SENEGAL—In cooperation with the Ecole Inter-Etats des Sciences et Médecine Vétérinaire (EISMV), the African Union-Inter-African Bureau for Animal Resources (AU-IBAR) has completed hosting its second practical training.

This training , which took place at the Ecole Inter-Etats des Sciences et Médecine Vétérinaire (EISMV) in Dakar, Senegal, concentrated on laboratory techniques and surveillance for antimicrobial resistance (AMR).

Ten technicians and professionals in the field of animal health from the Central African Republic, Democratic Republic of the Congo, Gabon, Cote D’Ivoire, Niger, Mauritania, Guinea-Conakry, Equatorial Guinea, Burkina Faso, and Djibouti convened for a rigorous training session that was conducted entirely in French from February 12 to 16, 2024.

This workshop was organized by the Containing the Emergence and Spread of Antimicrobial Resistance in Africa (CES-AMR Africa) Project.

 It is the second of its kind following a successful inaugural session that took place from September 25 to 29, 2023.

The United States Department of Agriculture (USDA) provides funding for the CES-AMR Africa Project, which is a component of the Economics Trade and Marketing Unit (AU-IBAR).

This five-day training program’s main goal was to give participants the information and abilities needed for efficient AMR surveillance, lab testing, animal pathogen isolation, and data gathering and analysis methods.

AU-IBAR and EISMV sought to enable participants to effectively solve AMR concerns at the national level by offering hands-on training based on real-world scenarios.

Experts in the area lead a combination of theoretical lectures and hands-on activities every day as part of the well-planned training program that covers a wide variety of topics essential for managing antimicrobial resistance.

AU-IBAR and EISMV gave the introductory remarks on the first day, which were followed by self-introductions, an outline of the training goals, and discussions on the variables impacting the onset of AMR and AMR monitoring procedures.

In addition, a visit to the laboratory to examine optimal procedures for susceptibility testing and poultry necropsies was part of the practical sessions for the day.

Participants improved their skills in laboratory testing and isolation techniques, antibiotic susceptibility testing, and data management for AMR monitoring between the second and fourth days of the training, which concentrated on animal pathogen isolation, data collection, and analysis.

Furthermore, the practical exercises gave participants significant practical experience, ensuring they were prepared to use their newly acquired knowledge in everyday scenarios.

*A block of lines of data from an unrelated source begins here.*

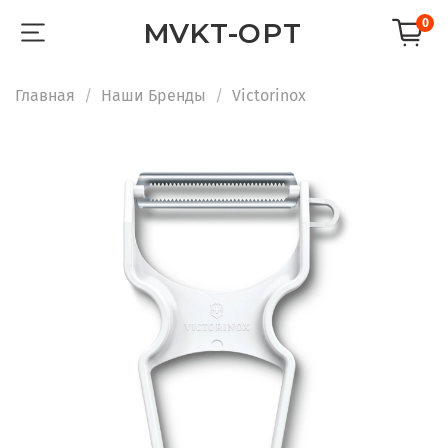
0
MVKT-OPT
Главная
Наши Бренды
Victorinox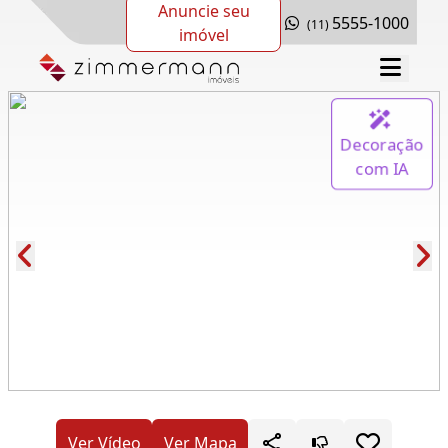
Anuncie seu
5555-1000
(11)
imóvel
Decoração
com IA
Cód.: 277727
Ver Vídeo
Ver Mapa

Certificates recognizing the participants’ successful completion of the training were issued out on the last day of the program.

EISMV and AU-IBAR’s closing statements emphasized the value of teamwork in combating AMR and reaffirmed their commitment to ongoing capacity-building programs.

The practical training program organized by AU-IBAR and EISMV has resulted in significant advancements in the battle against antimicrobial resistance (AMR) throughout Africa.

These initiatives are essential for maintaining the long-term control of antimicrobials in the veterinary industry and safeguarding public health.

By giving experts in animal health the resources and know-how they require to carry out their duties efficiently, they achieve this.

With participants equipped with new skills and knowledge, the program’s knock-on effects are expected to have a significant impact on antimicrobial resistance (AMR) mitigation efforts throughout the continent.